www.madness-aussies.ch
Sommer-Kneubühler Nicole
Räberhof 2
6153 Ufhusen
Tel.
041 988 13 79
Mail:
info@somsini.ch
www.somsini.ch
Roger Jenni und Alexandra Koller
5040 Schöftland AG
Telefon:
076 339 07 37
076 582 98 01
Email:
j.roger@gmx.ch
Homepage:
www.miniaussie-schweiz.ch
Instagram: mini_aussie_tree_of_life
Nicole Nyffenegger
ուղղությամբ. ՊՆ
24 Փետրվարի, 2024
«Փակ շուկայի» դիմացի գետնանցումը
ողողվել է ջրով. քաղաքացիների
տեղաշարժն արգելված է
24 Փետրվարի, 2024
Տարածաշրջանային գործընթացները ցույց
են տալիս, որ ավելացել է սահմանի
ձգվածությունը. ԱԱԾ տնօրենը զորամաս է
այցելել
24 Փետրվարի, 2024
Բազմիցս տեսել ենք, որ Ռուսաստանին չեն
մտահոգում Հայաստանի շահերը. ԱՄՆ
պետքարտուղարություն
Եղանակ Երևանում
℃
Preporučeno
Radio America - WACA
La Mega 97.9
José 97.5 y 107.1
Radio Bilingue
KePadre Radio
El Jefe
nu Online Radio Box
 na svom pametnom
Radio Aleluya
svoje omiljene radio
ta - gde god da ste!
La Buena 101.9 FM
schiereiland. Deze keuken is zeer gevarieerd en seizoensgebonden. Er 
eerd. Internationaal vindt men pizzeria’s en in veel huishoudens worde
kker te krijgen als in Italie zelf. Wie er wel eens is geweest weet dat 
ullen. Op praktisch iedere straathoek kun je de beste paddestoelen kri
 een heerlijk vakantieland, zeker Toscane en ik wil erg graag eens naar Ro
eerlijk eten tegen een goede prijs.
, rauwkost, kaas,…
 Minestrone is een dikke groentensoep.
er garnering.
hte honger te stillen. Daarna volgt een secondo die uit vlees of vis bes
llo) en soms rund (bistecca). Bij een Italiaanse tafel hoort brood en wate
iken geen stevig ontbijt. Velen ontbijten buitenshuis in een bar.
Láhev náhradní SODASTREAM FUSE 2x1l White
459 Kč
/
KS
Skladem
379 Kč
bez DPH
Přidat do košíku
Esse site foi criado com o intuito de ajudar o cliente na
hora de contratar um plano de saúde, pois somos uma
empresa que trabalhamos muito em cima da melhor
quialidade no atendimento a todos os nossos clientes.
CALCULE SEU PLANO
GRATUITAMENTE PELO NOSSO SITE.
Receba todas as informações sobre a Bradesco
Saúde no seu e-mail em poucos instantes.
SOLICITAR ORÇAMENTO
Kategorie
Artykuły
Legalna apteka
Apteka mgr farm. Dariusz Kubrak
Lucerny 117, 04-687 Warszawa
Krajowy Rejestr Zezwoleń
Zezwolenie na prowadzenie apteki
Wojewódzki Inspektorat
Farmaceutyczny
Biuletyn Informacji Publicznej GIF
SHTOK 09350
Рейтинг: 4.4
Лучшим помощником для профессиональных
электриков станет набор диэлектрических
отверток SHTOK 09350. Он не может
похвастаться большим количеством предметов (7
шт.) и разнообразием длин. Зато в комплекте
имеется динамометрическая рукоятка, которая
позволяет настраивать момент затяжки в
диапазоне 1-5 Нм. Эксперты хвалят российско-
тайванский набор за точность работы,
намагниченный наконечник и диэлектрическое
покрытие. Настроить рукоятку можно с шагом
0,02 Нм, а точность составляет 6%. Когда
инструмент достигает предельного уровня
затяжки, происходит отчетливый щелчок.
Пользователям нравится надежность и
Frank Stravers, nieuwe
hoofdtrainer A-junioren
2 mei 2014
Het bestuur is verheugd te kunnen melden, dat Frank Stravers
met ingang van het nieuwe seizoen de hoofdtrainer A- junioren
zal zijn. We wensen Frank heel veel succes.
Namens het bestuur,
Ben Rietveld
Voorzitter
□ □ □ □ □ □ □
## Problem
Word for word, retype all of the material.

## Response to this task
www.madness-aussies.ch
Sommer-Kneubühler Nicole
Räberhof 2
6153 Ufhusen
Tel.
041 988 13 79
Mail:
info@somsini.ch
www.somsini.ch
Roger Jenni und Alexandra Koller
5040 Schöftland AG
Telefon:
076 339 07 37
076 582 98 01
Email:
j.roger@gmx.ch
Homepage:
www.miniaussie-schweiz.ch
Instagram: mini_aussie_tree_of_life
Nicole Nyffenegger
ուղղությամբ. ՊՆ
24 Փետրվարի, 2024
«Փակ շուկայի» դիմացի գետնանցումը
ողողվել է ջրով. քաղաքացիների
տեղաշարժն արգելված է
24 Փետրվարի, 2024
Տարածաշրջանային գործընթացները ցույց
են տալիս, որ ավելացել է սահմանի
ձգվածությունը. ԱԱԾ տնօրենը զորամաս է
այցելել
24 Փետրվարի, 2024
Բազմիցս տեսել ենք, որ Ռուսաստանին չեն
մտահոգում Հայաստանի շահերը. ԱՄՆ
պետքարտուղարություն
Եղանակ Երևանում
℃
Preporučeno
Radio America - WACA
La Mega 97.9
José 97.5 y 107.1
Radio Bilingue
KePadre Radio
El Jefe
nu Online Radio Box
 na svom pametnom
Radio Aleluya
svoje omiljene radio
ta - gde god da ste!
La Buena 101.9 FM
schiereiland. Deze keuken is zeer gevarieerd en seizoensgebonden. Er 
eerd. Internationaal vindt men pizzeria’s en in veel huishoudens worde
kker te krijgen als in Italie zelf. Wie er wel eens is geweest weet dat 
ullen. Op praktisch iedere straathoek kun je de beste paddestoelen kri
 een heerlijk vakantieland, zeker Toscane en ik wil erg graag eens naar Ro
eerlijk eten tegen een goede prijs.
, rauwkost, kaas,…
 Minestrone is een dikke groentensoep.
er garnering.
hte honger te stillen. Daarna volgt een secondo die uit vlees of vis bes
llo) en soms rund (bistecca). Bij een Italiaanse tafel hoort brood en wate
iken geen stevig ontbijt. Velen ontbijten buitenshuis in een bar.
Láhev náhradní SODASTREAM FUSE 2x1l White
459 Kč
/
KS
Skladem
379 Kč
bez DPH
Přidat do košíku
Esse site foi criado com o intuito de ajudar o cliente na
hora de contratar um plano de saúde, pois somos uma
empresa que trabalhamos muito em cima da melhor
quialidade no atendimento a todos os nossos clientes.
CALCULE SEU PLANO
GRATUITAMENTE PELO NOSSO SITE.
Receba todas as informações sobre a Bradesco
Saúde no seu e-mail em poucos instantes.
SOLICITAR ORÇAMENTO
Kategorie
Artykuły
Legalna apteka
Apteka mgr farm. Dariusz Kubrak
Lucerny 117, 04-687 Warszawa
Krajowy Rejestr Zezwoleń
Zezwolenie na prowadzenie apteki
Wojewódzki Inspektorat
Farmaceutyczny
Biuletyn Informacji Publicznej GIF
SHTOK 09350
Рейтинг: 4.4
Лучшим помощником для профессиональных
электриков станет набор диэлектрических
отверток SHTOK 09350. Он не может
похвастаться большим количеством предметов (7
шт.) и разнообразием длин. Зато в комплекте
имеется динамометрическая рукоятка, которая
позволяет настраивать момент затяжки в
диапазоне 1-5 Нм. Эксперты хвалят российско-
тайванский набор за точность работы,
намагниченный наконечник и диэлектрическое
покрытие. Настроить рукоятку можно с шагом
0,02 Нм, а точность составляет 6%. Когда
инструмент достигает предельного уровня
затяжки, происходит отчетливый щелчок.
Пользователям нравится надежность и
Frank Stravers, nieuwe
hoofdtrainer A-junioren
2 mei 2014
Het bestuur is verheugd te kunnen melden, dat Frank Stravers
met ingang van het nieuwe seizoen de hoofdtrainer A- junioren
zal zijn. We wensen Frank heel veel succes.
Namens het bestuur,
Ben Rietveld
Voorzitter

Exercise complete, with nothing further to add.